* **EXERCISE REQUIREMENTS**
Whenever a line of the entries below holds the string "Options", copy that line and return it.

START ENTRIES PROVIDED

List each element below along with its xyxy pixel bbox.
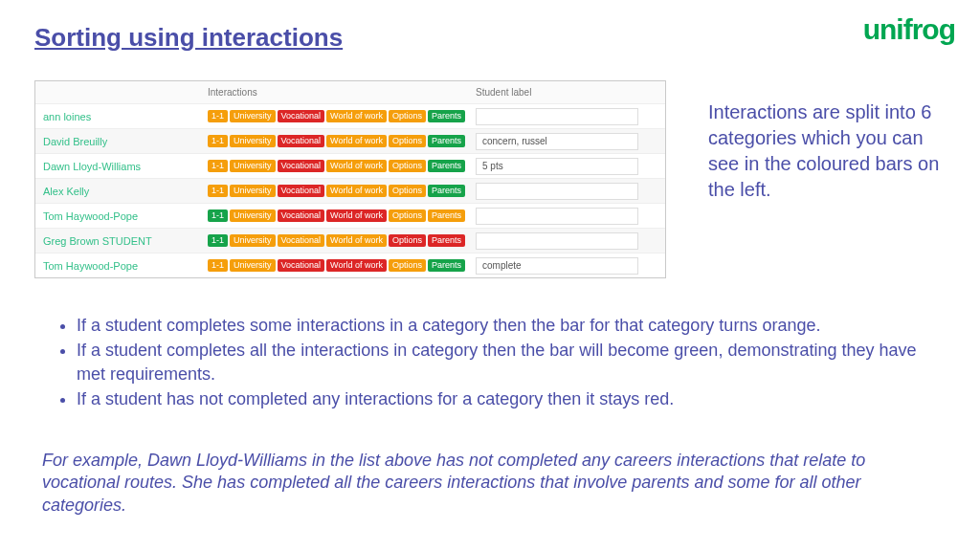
student-label-input[interactable]	[476, 257, 638, 275]
interaction-tag[interactable]: University	[230, 259, 276, 272]
interaction-tag[interactable]: World of work	[326, 185, 387, 197]
interaction-tag[interactable]: Options	[389, 259, 426, 272]
interaction-tag[interactable]: University	[230, 110, 276, 122]
interaction-tag[interactable]: Parents	[428, 135, 465, 147]
page-title: Sorting using interactions	[34, 23, 343, 53]
student-name[interactable]: Dawn Lloyd-Williams	[35, 161, 208, 172]
interaction-tag[interactable]: Options	[389, 160, 426, 172]
interaction-tags: 1-1UniversityVocationalWorld of workOpti…	[208, 110, 476, 122]
interaction-tag[interactable]: 1-1	[208, 110, 228, 122]
table-row: ann loines1-1UniversityVocationalWorld o…	[35, 103, 665, 128]
student-label-input[interactable]	[476, 158, 638, 175]
interaction-tag[interactable]: Options	[389, 234, 426, 247]
bullet-item: If a student has not completed any inter…	[77, 387, 934, 410]
student-label-input[interactable]	[476, 133, 638, 150]
student-name[interactable]: David Breuilly	[35, 136, 208, 147]
example-paragraph: For example, Dawn Lloyd-Williams in the …	[42, 450, 942, 517]
interaction-tag[interactable]: Parents	[428, 234, 465, 247]
interaction-tag[interactable]: World of work	[326, 110, 387, 122]
student-name[interactable]: ann loines	[35, 111, 208, 122]
interaction-tag[interactable]: 1-1	[208, 209, 228, 222]
student-label-input[interactable]	[476, 183, 638, 200]
interaction-tags: 1-1UniversityVocationalWorld of workOpti…	[208, 234, 476, 247]
interaction-tag[interactable]: World of work	[326, 160, 387, 172]
student-name[interactable]: Tom Haywood-Pope	[35, 260, 208, 272]
interaction-tag[interactable]: Vocational	[278, 110, 325, 122]
table-header: Interactions Student label	[35, 81, 665, 103]
interaction-tags: 1-1UniversityVocationalWorld of workOpti…	[208, 135, 476, 147]
interaction-tag[interactable]: World of work	[326, 259, 387, 272]
interaction-tag[interactable]: World of work	[326, 209, 387, 222]
bullet-list: If a student completes some interactions…	[54, 314, 934, 412]
interaction-tag[interactable]: Vocational	[278, 160, 325, 172]
interaction-tag[interactable]: Options	[389, 185, 426, 197]
interaction-tag[interactable]: Parents	[428, 110, 465, 122]
interaction-tag[interactable]: University	[230, 209, 276, 222]
table-row: Tom Haywood-Pope1-1UniversityVocationalW…	[35, 203, 665, 228]
interaction-tags: 1-1UniversityVocationalWorld of workOpti…	[208, 160, 476, 172]
interaction-tag[interactable]: 1-1	[208, 160, 228, 172]
interaction-tag[interactable]: World of work	[326, 135, 387, 147]
interaction-tags: 1-1UniversityVocationalWorld of workOpti…	[208, 185, 476, 197]
interaction-tag[interactable]: Vocational	[278, 259, 325, 272]
interaction-tags: 1-1UniversityVocationalWorld of workOpti…	[208, 209, 476, 222]
header-student-label: Student label	[476, 87, 648, 98]
students-table: Interactions Student label ann loines1-1…	[34, 80, 666, 278]
interaction-tag[interactable]: World of work	[326, 234, 387, 247]
student-name[interactable]: Tom Haywood-Pope	[35, 210, 208, 222]
unifrog-logo: unifrog	[863, 13, 955, 46]
student-name[interactable]: Greg Brown STUDENT	[35, 235, 208, 247]
interaction-tag[interactable]: Vocational	[278, 234, 325, 247]
interaction-tag[interactable]: 1-1	[208, 135, 228, 147]
student-label-input[interactable]	[476, 232, 638, 250]
interaction-tag[interactable]: University	[230, 234, 276, 247]
bullet-item: If a student completes some interactions…	[77, 314, 934, 337]
side-explanation: Interactions are split into 6 categories…	[708, 99, 957, 203]
interaction-tag[interactable]: 1-1	[208, 185, 228, 197]
table-row: Greg Brown STUDENT1-1UniversityVocationa…	[35, 228, 665, 253]
interaction-tag[interactable]: 1-1	[208, 259, 228, 272]
interaction-tag[interactable]: University	[230, 135, 276, 147]
student-name[interactable]: Alex Kelly	[35, 186, 208, 197]
interaction-tag[interactable]: Options	[389, 110, 426, 122]
interaction-tag[interactable]: Vocational	[278, 135, 325, 147]
interaction-tag[interactable]: Options	[389, 209, 426, 222]
interaction-tag[interactable]: Parents	[428, 160, 465, 172]
interaction-tags: 1-1UniversityVocationalWorld of workOpti…	[208, 259, 476, 272]
student-label-input[interactable]	[476, 208, 638, 225]
interaction-tag[interactable]: 1-1	[208, 234, 228, 247]
interaction-tag[interactable]: Options	[389, 135, 426, 147]
interaction-tag[interactable]: Vocational	[278, 185, 325, 197]
interaction-tag[interactable]: Parents	[428, 209, 465, 222]
interaction-tag[interactable]: Parents	[428, 185, 465, 197]
interaction-tag[interactable]: University	[230, 160, 276, 172]
interaction-tag[interactable]: Parents	[428, 259, 465, 272]
table-row: David Breuilly1-1UniversityVocationalWor…	[35, 128, 665, 153]
student-label-input[interactable]	[476, 108, 638, 125]
interaction-tag[interactable]: University	[230, 185, 276, 197]
interaction-tag[interactable]: Vocational	[278, 209, 325, 222]
table-row: Dawn Lloyd-Williams1-1UniversityVocation…	[35, 153, 665, 178]
table-row: Alex Kelly1-1UniversityVocationalWorld o…	[35, 178, 665, 203]
header-interactions: Interactions	[208, 87, 476, 98]
bullet-item: If a student completes all the interacti…	[77, 339, 934, 386]
table-row: Tom Haywood-Pope1-1UniversityVocationalW…	[35, 253, 665, 277]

END ENTRIES PROVIDED

* **TASK RESULT**
interaction-tag[interactable]: Options	[389, 259, 426, 272]
interaction-tag[interactable]: Options	[389, 160, 426, 172]
interaction-tag[interactable]: Options	[389, 234, 426, 247]
interaction-tag[interactable]: Options	[389, 185, 426, 197]
interaction-tag[interactable]: Options	[389, 110, 426, 122]
interaction-tag[interactable]: Options	[389, 209, 426, 222]
interaction-tag[interactable]: Options	[389, 135, 426, 147]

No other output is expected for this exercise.